The timing of the first (eastbound) wave that traveled across the Pacific Ocean and then the United States would have likely been unnoticed had I not known what time to look. But there it is, between 7:40-8:00am Friday (first red box below), represented by a slight rise in pressure, then a return to the slow fall that was in progress ahead of the winter storm that arrived Friday night.

The second wave, coming from the east, and which had traveled almost three-fourths of the way around the globe, was much more pronounced about 16 hours later. Notice the second red box below. The pressure was naturally falling towards a low around 5am as surface low pressure was passing by to our south during the winter storm. However, there was a large rise in pressure that started just after midnight and lasted about 20 minutes, followed by a major drop of nearly 0.10" of mercury in 10 minutes between 12:20-12:30am. Pressure values then returned to "normal" about 30 minutes later. So the wave that passed overhead unnoticed to all of us I am sure, lasted about an hour and included a sudden rise and then precipitous drop in pressure.

A trace of the raw barometric pressure from MWN's weather station in Bartlett recorded two pressure changes that were the result of the shockwaves emitted by the explosion of Volcano Hunga-Tonga, some 6800 miles away. The first, around 8am Friday, was relatively minor.

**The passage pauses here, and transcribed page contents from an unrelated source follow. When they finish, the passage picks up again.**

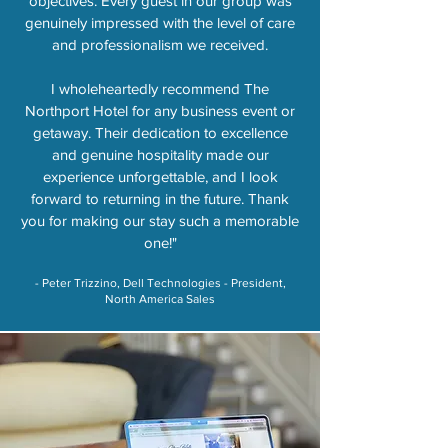
objectives. Every guest in our group was
genuinely impressed with the level of care
and professionalism we received.
I wholeheartedly recommend The
Northport Hotel for any business event or
getaway. Their dedication to excellence
and genuine hospitality made our
experience unforgettable, and I look
forward to returning in the future. Thank
you for making our stay such a memorable
one!"
​- Peter Trizzino, Dell Technologies - President,
North America Sales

The second, some 16 hours later or just after midnight Saturday morning, was much more noticeable to the instrumentation, if not the general public. 

Of course our prayers are with the 100,000 inhabitants of the island of Tonga in the south Pacific northeast of New Zealand, who are cut off from the world and likely dealing with significant issues from one of the largest volcanic eruptions in the modern satellite era, which allowed the rest of the world to see it in stunning detail.